Tout dépend de leur taille et de leur configuration. Les dark stores ou dark kitchens touchent effectivement plus ou moins toutes les grandes villes du monde, mais seulement à partir d’une certaine taille. Pour prendre l’exemple de la Belgique, je dirais que seules Bruxelles, Anvers, peut-être Liège, sont concernées. Les autres sont davantage affectées par l’émergence de "Drive piétons".
S’agissant d’AirBnB, ce sont là surtout les villes d’art et touristiques qui sont concernées, ou plus précisément certains quartiers de ces villes. Initialement perçu positivement, le développement de ces plateformes est aujourd’hui vécu comme source de problèmes, en confisquant le résidentiel. Et les mêmes réactions de régulation (quantité) et de contrôle (qualité) se font jour partout dans le monde. La crise a également montré les risques de la "ségrégation fonctionnelle". Les villes sont composées de résidents, de navetteurs et de touristes. Pour les quartiers réunissant essentiellement navetteurs et touristes, l’impact de la crise du covid a été particulièrement sévère.
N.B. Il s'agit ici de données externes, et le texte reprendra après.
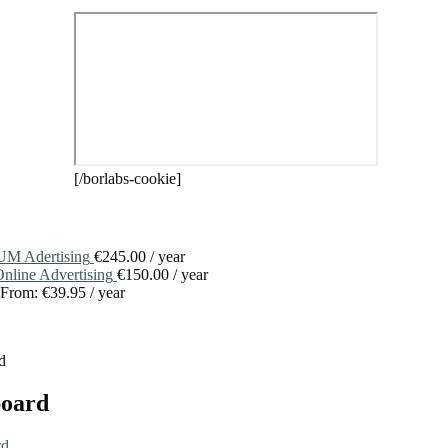
[/borlabs-cookie]
M Adertising
€
245.00
/ year
line Advertising
€
150.00
/ year
From:
€
39.95
/ year
d
board
rd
Autre conséquence de cette crise, on assiste à une certaine bipolarisation de l’activité commerciale. D’un côté une forte demande de création de supérettes aux supermarchés. La crise a favorisé l’apparition de nouveaux acteurs dans l’alimentaire, qui a fait naître une guerre des parts de marché. De l’autre, un marché totalement atone pour l’équipement de la personne ou de la maison, secteur qui voit nombre d’enseignes disparaître ou en grande difficulté : Camaïeu, Pimkie, 1 jour ailleurs…
Globalement, la ville du quart heure – un concept français – en est sortie renforcée. Pour la première fois depuis 25 ans, l’augmentation des magasins vides en centres-villes s’est enrayée en Belgique en 2021. Des commerçants en ligne développent désormais en parallèle des boutiques physiques. La crise a également favorisé les reconversions professionnelles : des anciens salariés ouvrent des boutiques, particulièrement dans les secteurs privilégiant les circuits-courts, le recyclage et le réemploi, etc.
En conclusion, quel est selon vous le facteur clé de succès d’un projet de revalorisation d’un centre-ville ?
Les paramètres sont évidemment multiples, mais je mettrais en lumière quelques incontournables : une structure associant nécessairement partenaires publics et privés, comprenant à la fois des élus de la majorité et de l’opposition afin d’éviter tout risque de table rase en cas d’alternance – c’est un travail de long terme ! Veiller à bien associer les techniciens de la collectivité, et pas uniquement les élus. S’assurer que le diagnostic est partagé par tous, avant de définir une stratégie et de la mettre en œuvre.